A margin of 1 mm is usually considered to be an enucleoresection

procedure.

The positive margin rate in the LPN group in this study was 14.8%, which is considered high. Is this caused by the excision procedure?

Because the surgical procedure involves much of the loss of normal renal parenchyma, consideration is needed.

Response:

The authors have revised the following part on line 97:

Renal masses were resected at a renal parenchyma margin of at least 1 mm with

RAPN and 3 mm with LPN.

 

The authors have revised the following sentence on line 189:

In this study, the rate of positive surgical margins in the LPN group was relatively high. This rise in the positive margin rate may have been caused due to factors including the surgeons’ experience, or the surgical procedure for tumor resection.

 

The authors have already described the following sentence on the lines 191 and

202:

Tachibana et al. reported that preservation of a greater volume of renal

parenchyma and a shorter ischemic time may avoid decreasing renal function

[18].

In this study, 10 patients in the RAPN group and 26 patients have a R.E.N.A.L.

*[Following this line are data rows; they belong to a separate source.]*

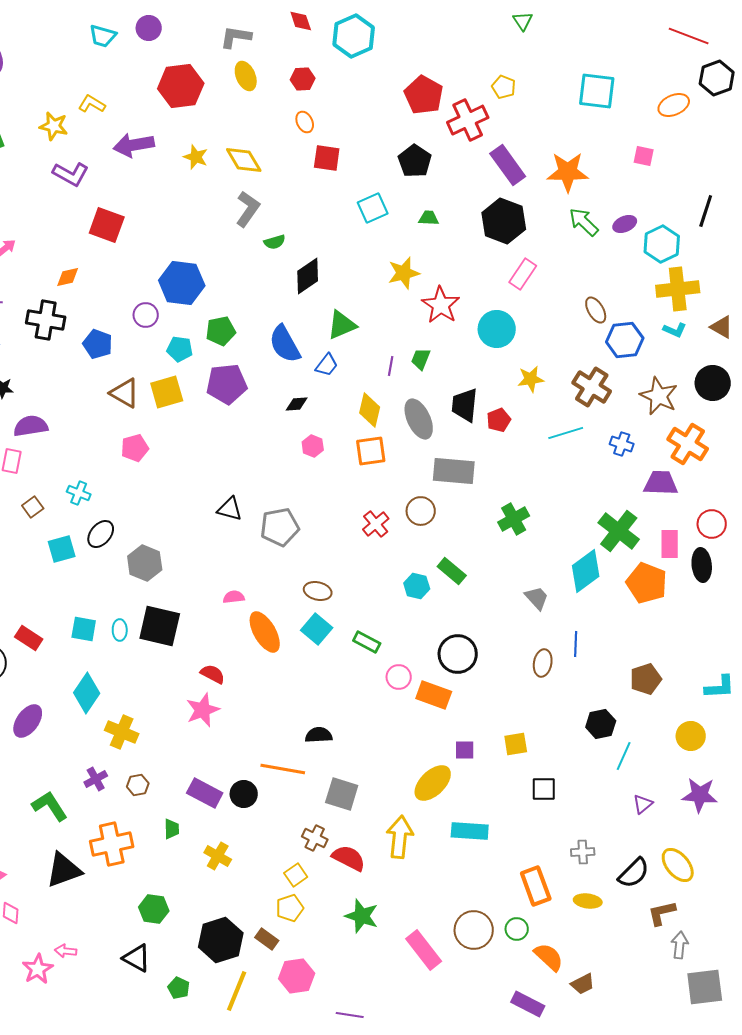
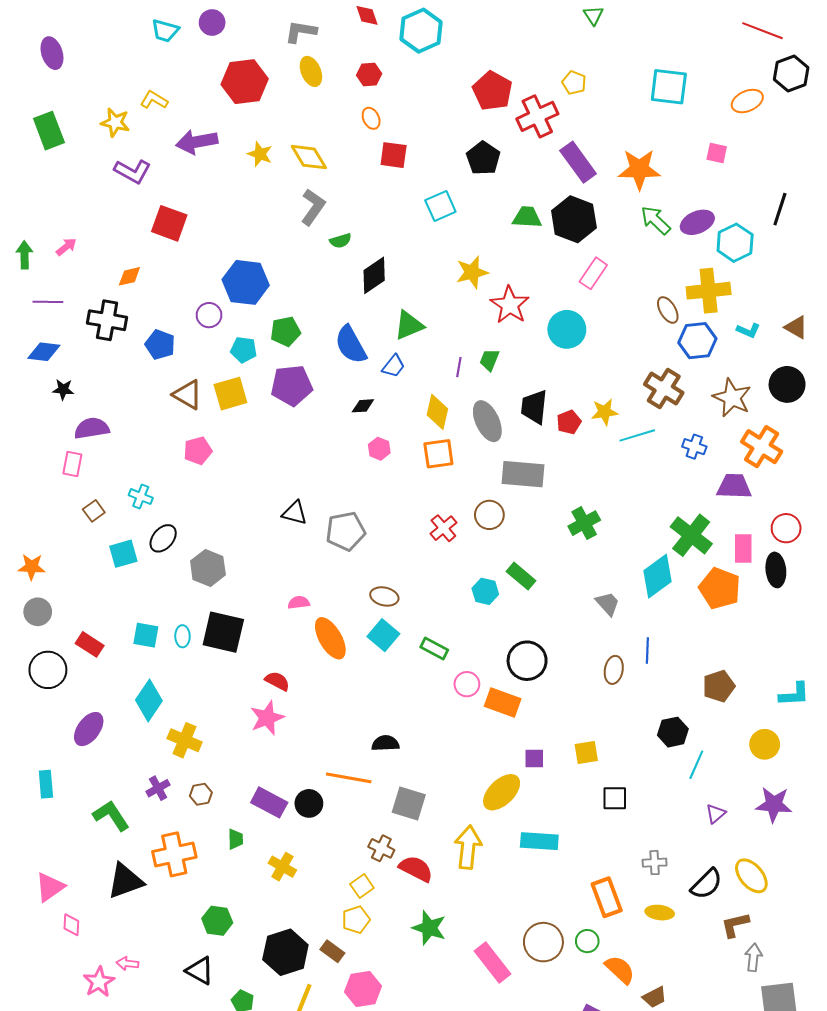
green trapezoid: (429, 218) -> (527, 217), moved, size x1.4
purple ellipse: (625, 224) -> (697, 222), size x1.4
yellow cross: (678, 289) -> (709, 291), moved
yellow star: (531, 379) -> (605, 412), moved

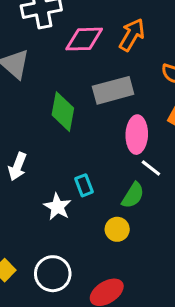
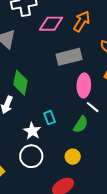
green diamond: (63, 112) -> (21, 83), moved
yellow circle: (117, 229) -> (73, 157), moved
white circle: (53, 274) -> (31, 156), moved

nephrometry score of nine or higher. There were no significant differences in the

rates of decline and recovery of renal function after surgery between the two

surgical approaches, although LPN had a significantly longer WIT than that of

RAPN. However, 7.7% of the patients who had WITs ≥30 min had eGFRs ≥15%

at 3 months after LPN.

 

Reviewer 3 Report

This study by Kawase et al. focused on evaluating the impact of Trifecta achievement on renal function in patients with renal cell carcinoma (RCC) who underwent robotic surgery (RAPN) or laparoscopic partial nephrectomy (LPN). The data is solid and is presented in an organized manner. However, following points should be addressed:

  1. Isn't the word “RARP” used in line 52 a mistake for RAPN?
  2. The authors mention Table 4, but Table 4 is not listed.
  3. A comparison of the frequency of complications affecting renal function (eg. hypertension and diabetes) in each group would add more weight to the results.

Author Response

22, March, 2022

 

Dear Editor-in-Chief, the Medicina

 

Thank you very much for the opportunity to resubmit our manuscript. The comments of the reviewers have been helpful in allowing us to revise our manuscript according to the reviewers’ recommendations. It would be our great pleasure if you would take our manuscript into consideration for publication in the Medicina.

 

I look forward to your reply.

 

Best regards,

 

Takuya Koie, M.D.

Professor

Department of Urology, Gifu University Graduate School of Medicine

Japan

 

Response to Reviewer 3

 

The authors appreciate the reviewer’s comments. The authors’ point-by-point responses to the comments are given below.

 

This study by Kawase et al. focused on evaluating the impact of Trifecta

achievement on renal function in patients with renal cell carcinoma (RCC)

who underwent robotic surgery (RAPN) or laparoscopic partial

nephrectomy (LPN). The data is solid and is presented in an organized

manner. However, following points should be addressed:

 

  1. Isn't the word “RARP” used in line 52 a mistake for RAPN?

Response:

The authors have revised this point.

 

  1. The authors mention Table 4, but Table 4 is not listed.

Response:

The authors have added the Table 4 on line 150.

 

  1. A comparison of the frequency of complications affecting renal function

(eg. hypertension and diabetes) in each group would add more weight to

the results.

Response:

The authors did not collect the data with preoperative comorbidities, including

hypertension or diabetes mellitus. The authors have added the Table 5 on line

155.

Round 2

Reviewer 2 Report

This second version of the paper is a great improvement, the authors are to be commended
The manuscript has been revised well. I think this manuscript will be acceptable.